Guitar Tips: Dealing With EMI Noise

EMI, or Electro-Magnetic Interference, is a problem that can plague your guitar as well as your other audio equipment, causing a particular buzz or hum that can sometimes be impossible to get rid of depending on the source. If you’ve ever experience a particular hum or buzz coming from your guitar, amp or other audio equipment, you’re not alone. In this article, we take a quick look at what is EMI and how to keep it from ruining your guitar tone.


What Is EMI

EMI is a type of interference that affects all kinds of audio equipment, caused by either the equipment itself or the cables connected to them picking up nearby electromagnetic fields. This usually shows itself as a particular type of noise such as a hum, buzz, or static.
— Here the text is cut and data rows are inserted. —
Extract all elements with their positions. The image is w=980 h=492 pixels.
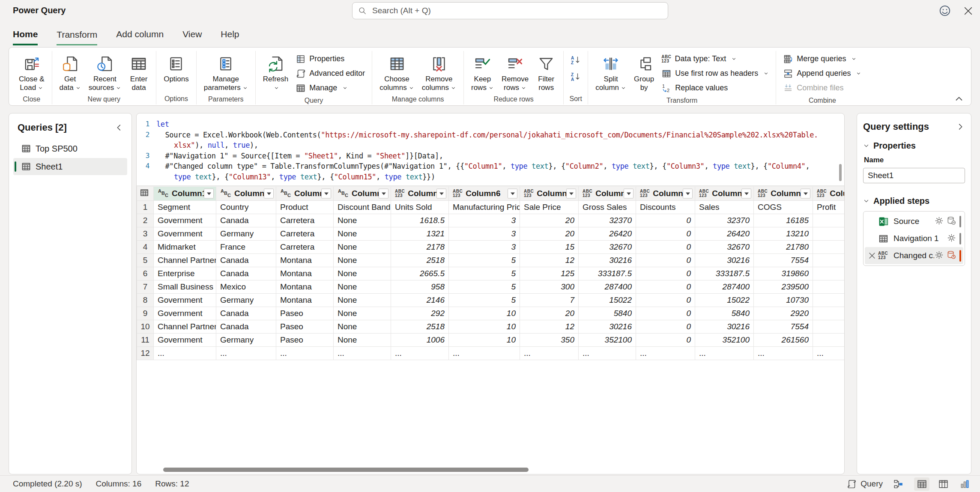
schema-view-button[interactable] bbox=[935, 477, 951, 491]
sort-za-button[interactable]: ZA bbox=[567, 69, 584, 85]
grid-horizontal-scrollbar-track[interactable] bbox=[140, 468, 841, 472]
cell[interactable]: 261560 bbox=[754, 334, 813, 347]
row-number[interactable]: 11 bbox=[137, 334, 154, 347]
cell[interactable]: Sale Price bbox=[520, 201, 579, 214]
filter-dropdown-column3[interactable] bbox=[321, 189, 331, 199]
cell[interactable] bbox=[813, 294, 845, 307]
cell[interactable]: 10 bbox=[449, 307, 520, 320]
combine-files-button[interactable]: Combine files bbox=[780, 81, 865, 95]
cell[interactable]: 0 bbox=[636, 241, 695, 254]
query-item-top-sp500[interactable]: Top SP500 bbox=[13, 140, 127, 157]
cell[interactable]: Paseo bbox=[276, 320, 334, 334]
row-number[interactable]: 3 bbox=[137, 227, 154, 241]
cell[interactable]: 333187.5 bbox=[579, 267, 636, 280]
row-number[interactable]: 10 bbox=[137, 320, 154, 334]
cell[interactable]: 5 bbox=[449, 254, 520, 267]
cell[interactable]: 125 bbox=[520, 267, 579, 280]
cell[interactable]: Carretera bbox=[276, 214, 334, 227]
collapse-ribbon-button[interactable] bbox=[953, 93, 965, 104]
cell[interactable] bbox=[813, 280, 845, 294]
tab-help[interactable]: Help bbox=[221, 29, 239, 45]
column-header-column12[interactable]: ABC123Column12 bbox=[813, 187, 845, 201]
search-input[interactable]: Search (Alt + Q) bbox=[352, 2, 668, 19]
cell[interactable]: Profit bbox=[813, 201, 845, 214]
cell[interactable]: None bbox=[334, 214, 391, 227]
cell[interactable]: 319860 bbox=[754, 267, 813, 280]
row-number[interactable]: 5 bbox=[137, 254, 154, 267]
formula-editor[interactable]: 1let2Source = Excel.Workbook(Web.Content… bbox=[137, 113, 844, 186]
cell[interactable]: 352100 bbox=[695, 334, 754, 347]
cell[interactable]: Montana bbox=[276, 294, 334, 307]
profile-view-button[interactable] bbox=[957, 477, 972, 491]
column-header-column8[interactable]: ABC123Column8 bbox=[579, 187, 636, 201]
row-number[interactable]: 4 bbox=[137, 241, 154, 254]
cell[interactable]: Gross Sales bbox=[579, 201, 636, 214]
merge-queries-button[interactable]: Merge queries bbox=[780, 52, 865, 66]
group-by-button[interactable]: Groupby bbox=[630, 51, 658, 94]
cell[interactable]: 21780 bbox=[754, 241, 813, 254]
row-number[interactable]: 6 bbox=[137, 267, 154, 280]
cell[interactable]: Paseo bbox=[276, 307, 334, 320]
tab-view[interactable]: View bbox=[182, 29, 202, 45]
filter-dropdown-column11[interactable] bbox=[801, 189, 810, 199]
cell[interactable]: 3 bbox=[449, 241, 520, 254]
cell[interactable]: 2146 bbox=[391, 294, 449, 307]
cell[interactable]: None bbox=[334, 280, 391, 294]
cell[interactable]: 5 bbox=[449, 267, 520, 280]
cell[interactable]: Discount Band bbox=[334, 201, 391, 214]
cell[interactable]: 26420 bbox=[695, 227, 754, 241]
cell[interactable]: ... bbox=[216, 347, 276, 360]
cell[interactable]: Government bbox=[154, 334, 216, 347]
cell[interactable]: 32670 bbox=[695, 241, 754, 254]
cell[interactable]: Germany bbox=[216, 227, 276, 241]
column-header-column2[interactable]: ABCColumn2 bbox=[216, 187, 276, 201]
cell[interactable]: COGS bbox=[754, 201, 813, 214]
cell[interactable]: Government bbox=[154, 294, 216, 307]
cell[interactable]: ... bbox=[579, 347, 636, 360]
filter-dropdown-column1[interactable] bbox=[204, 189, 214, 199]
recent-sources-button[interactable]: Recentsources bbox=[85, 51, 125, 94]
expand-settings-panel-icon[interactable] bbox=[956, 122, 965, 131]
options-button[interactable]: Options bbox=[160, 51, 193, 85]
cell[interactable] bbox=[813, 267, 845, 280]
cell[interactable]: 0 bbox=[636, 227, 695, 241]
row-number[interactable]: 2 bbox=[137, 214, 154, 227]
filter-dropdown-column7[interactable] bbox=[566, 189, 576, 199]
cell[interactable]: ... bbox=[334, 347, 391, 360]
cell[interactable]: Sales bbox=[695, 201, 754, 214]
cell[interactable] bbox=[813, 241, 845, 254]
cell[interactable]: 10 bbox=[449, 334, 520, 347]
cell[interactable]: Carretera bbox=[276, 227, 334, 241]
cell[interactable] bbox=[813, 214, 845, 227]
cell[interactable]: France bbox=[216, 241, 276, 254]
cell[interactable]: 2518 bbox=[391, 254, 449, 267]
split-column-button[interactable]: Splitcolumn bbox=[592, 51, 630, 94]
cell[interactable]: None bbox=[334, 254, 391, 267]
cell[interactable]: Discounts bbox=[636, 201, 695, 214]
cell[interactable]: 0 bbox=[636, 280, 695, 294]
filter-rows-button[interactable]: Filterrows bbox=[532, 51, 560, 94]
filter-dropdown-column4[interactable] bbox=[379, 189, 388, 199]
cell[interactable]: 30216 bbox=[695, 320, 754, 334]
row-number[interactable]: 9 bbox=[137, 307, 154, 320]
cell[interactable]: Product bbox=[276, 201, 334, 214]
cell[interactable]: 287400 bbox=[695, 280, 754, 294]
row-number[interactable]: 12 bbox=[137, 347, 154, 360]
cell[interactable]: 2920 bbox=[754, 307, 813, 320]
cell[interactable] bbox=[813, 227, 845, 241]
cell[interactable]: Government bbox=[154, 227, 216, 241]
replace-values-button[interactable]: 12Replace values bbox=[658, 81, 772, 95]
cell[interactable]: Canada bbox=[216, 214, 276, 227]
use-first-row-as-headers-button[interactable]: Use first row as headers bbox=[658, 66, 772, 81]
cell[interactable]: 20 bbox=[520, 214, 579, 227]
cell[interactable]: 292 bbox=[391, 307, 449, 320]
cell[interactable]: 5840 bbox=[695, 307, 754, 320]
cell[interactable]: 350 bbox=[520, 334, 579, 347]
cell[interactable]: None bbox=[334, 227, 391, 241]
cell[interactable]: ... bbox=[276, 347, 334, 360]
cell[interactable]: Germany bbox=[216, 334, 276, 347]
cell[interactable]: Manufacturing Price bbox=[449, 201, 520, 214]
cell[interactable]: Montana bbox=[276, 280, 334, 294]
cell[interactable]: 1006 bbox=[391, 334, 449, 347]
tab-add-column[interactable]: Add column bbox=[116, 29, 164, 45]
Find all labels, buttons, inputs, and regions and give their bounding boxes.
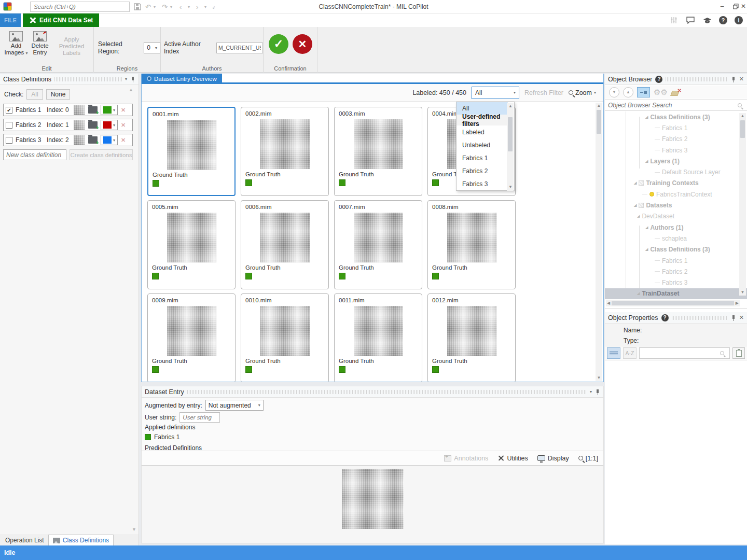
dataset-tile[interactable]: 0012.mim Ground Truth	[427, 293, 516, 382]
tree-expander-icon[interactable]: ◢	[634, 181, 637, 185]
tree-item[interactable]: schaplea	[605, 233, 747, 244]
pin-icon[interactable]	[130, 76, 135, 82]
scroll-up-icon[interactable]: ▲	[741, 114, 745, 119]
dataset-tile[interactable]: 0002.mim Ground Truth	[241, 107, 329, 196]
tree-item[interactable]: ◢ DevDataset	[605, 211, 747, 222]
class-visibility-checkbox[interactable]	[6, 122, 12, 129]
annotations-button[interactable]: Annotations	[444, 455, 488, 462]
search-input[interactable]	[30, 2, 130, 12]
tree-item[interactable]: Fabrics 3	[605, 277, 747, 288]
bottom-tab-operation-list[interactable]: Operation List	[1, 535, 48, 545]
scroll-down-icon[interactable]: ▼	[508, 185, 513, 190]
drag-handle[interactable]	[187, 390, 587, 394]
confirm-cancel-button[interactable]: ✕	[293, 34, 312, 54]
utilities-button[interactable]: Utilities	[497, 455, 528, 462]
feedback-icon[interactable]	[686, 16, 695, 25]
delete-class-icon[interactable]: ✕	[121, 137, 126, 144]
pin-icon[interactable]	[731, 76, 736, 82]
scroll-down-icon[interactable]: ▼	[597, 375, 601, 381]
object-browser-search-input[interactable]	[605, 102, 738, 109]
dataset-tile[interactable]: 0006.mim Ground Truth	[241, 200, 329, 289]
filter-option[interactable]: Labeled	[457, 125, 508, 138]
class-visibility-checkbox[interactable]	[6, 137, 12, 144]
tree-item[interactable]: ◢ Class Definitions (3)	[605, 244, 747, 255]
tree-item[interactable]: Fabrics 1	[605, 255, 747, 266]
save-icon[interactable]	[134, 2, 141, 12]
layout-columns-icon[interactable]	[669, 16, 679, 25]
scrollbar-thumb[interactable]	[612, 301, 734, 305]
dataset-tile[interactable]: 0001.mim Ground Truth	[147, 107, 236, 196]
undo-chevron-icon[interactable]: ▾	[154, 2, 156, 12]
tree-expander-icon[interactable]: ◢	[645, 226, 648, 230]
tree-item[interactable]: ◢ Authors (1)	[605, 222, 747, 233]
user-string-input[interactable]	[179, 412, 220, 423]
popup-scrollbar[interactable]: ▲ ▼	[507, 103, 514, 191]
new-class-input[interactable]	[3, 149, 66, 160]
tree-item[interactable]: Fabrics 3	[605, 145, 747, 156]
scroll-up-icon[interactable]: ▲	[129, 87, 133, 92]
display-button[interactable]: Display	[537, 455, 569, 462]
pin-icon[interactable]	[731, 315, 736, 321]
filter-option[interactable]: Fabrics 1	[457, 151, 508, 164]
add-images-to-class-icon[interactable]	[88, 121, 98, 129]
filter-option[interactable]: Fabrics 2	[457, 164, 508, 177]
minimize-button[interactable]: –	[715, 0, 729, 12]
training-icon[interactable]	[702, 16, 712, 25]
drag-handle[interactable]	[672, 316, 728, 320]
forward-icon[interactable]: ›	[196, 2, 198, 12]
help-icon[interactable]: ?	[719, 16, 727, 24]
tree-scrollbar[interactable]: ▲ ▼	[739, 113, 746, 296]
tree-item[interactable]: ◢ Class Definitions (3)	[605, 111, 747, 122]
apply-predicted-labels-button[interactable]: ApplyPredicted Labels	[51, 36, 92, 57]
scroll-down-icon[interactable]: ▼	[741, 290, 745, 295]
class-color-swatch[interactable]: ▾	[101, 135, 118, 145]
help-icon[interactable]: ?	[655, 76, 662, 83]
back-chevron-icon[interactable]: ▾	[188, 2, 190, 12]
tree-item[interactable]: FabricsTrainContext	[605, 189, 747, 200]
filter-option[interactable]: Unlabeled	[457, 138, 508, 151]
collapse-all-button[interactable]: ▲	[623, 87, 633, 97]
scrollbar-thumb[interactable]	[508, 117, 513, 151]
tree-expander-icon[interactable]: ◢	[637, 214, 640, 218]
check-all-button[interactable]: All	[26, 89, 43, 100]
dataset-tile[interactable]: 0010.mim Ground Truth	[241, 293, 329, 382]
tree-expander-icon[interactable]: ◢	[645, 247, 648, 251]
tree-item[interactable]: ◢ Training Contexts	[605, 178, 747, 189]
filter-option[interactable]: Fabrics 3	[457, 177, 508, 190]
scroll-up-icon[interactable]: ▲	[597, 103, 601, 108]
collapse-toggle-button[interactable]	[637, 87, 650, 97]
scrollbar-thumb[interactable]	[740, 120, 745, 138]
dataset-tile[interactable]: 0003.mim Ground Truth	[334, 107, 422, 196]
dataset-tile[interactable]: 0007.mim Ground Truth	[334, 200, 422, 289]
add-images-button[interactable]: AddImages ▾	[4, 31, 28, 57]
delete-class-icon[interactable]: ✕	[121, 107, 126, 114]
confirm-ok-button[interactable]: ✓	[269, 34, 288, 54]
zoom-button[interactable]: Zoom ▾	[569, 89, 596, 96]
gear-icon[interactable]: ⚙⚙	[654, 88, 668, 97]
tree-item[interactable]: ◢ TrainDataset	[605, 288, 747, 299]
undo-icon[interactable]: ↶	[145, 2, 151, 12]
class-color-swatch[interactable]: ▾	[101, 105, 118, 115]
scroll-down-icon[interactable]: ▼	[132, 527, 136, 532]
tree-expander-icon[interactable]: ◢	[634, 203, 637, 207]
redo-icon[interactable]: ↷	[162, 2, 168, 12]
categorized-view-button[interactable]	[607, 347, 620, 359]
add-images-to-class-icon[interactable]	[88, 106, 98, 114]
tree-item[interactable]: ◢ Datasets	[605, 200, 747, 211]
tree-horizontal-scrollbar[interactable]: ◀ ▶	[606, 300, 740, 306]
class-visibility-checkbox[interactable]: ✔	[6, 107, 12, 114]
scroll-up-icon[interactable]: ▲	[508, 104, 513, 109]
properties-search-input[interactable]	[639, 347, 730, 359]
tree-expander-icon[interactable]: ◢	[637, 291, 640, 296]
dataset-tile[interactable]: 0005.mim Ground Truth	[147, 200, 236, 289]
refresh-filter-button[interactable]: Refresh Filter	[524, 89, 563, 96]
tree-expander-icon[interactable]: ◢	[645, 159, 648, 163]
back-icon[interactable]: ‹	[179, 2, 182, 12]
grid-scrollbar[interactable]: ▲ ▼	[596, 103, 602, 381]
tree-expander-icon[interactable]: ◢	[645, 115, 648, 119]
scroll-right-icon[interactable]: ▶	[736, 301, 739, 306]
drag-handle[interactable]	[666, 77, 727, 81]
tree-item[interactable]: Fabrics 2	[605, 134, 747, 145]
delete-entry-button[interactable]: ✕ DeleteEntry	[29, 31, 51, 56]
tree-item[interactable]: Default Source Layer	[605, 166, 747, 177]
The culprits behind these magnetic fields are wide ranging, but common causes that you will typically encounter are television monitors, computers, light dimmers, fluorescent lights, power lines, radio transmitter, TV transmitters, and even some car ignition systems. It should be said that since EMI depends on both your equipment and the environment you’re in, completely eliminating the noise caused by it can range from pretty easy to nearly impossible.


Dealing With EMI Noise

If the EMI issues you are experiencing seem to show up or get worse depending on your location and which way you are facing, the quickest method to eliminate them is by moving around or facing a different direction until it’s gone. Yes, it might not be a permanent solution but if you’re in the middle of a gig or on the clock in the recording studio, it will definitely be the quickest fix. If that doesn’t work or you want something a bit more permanent, you have several options.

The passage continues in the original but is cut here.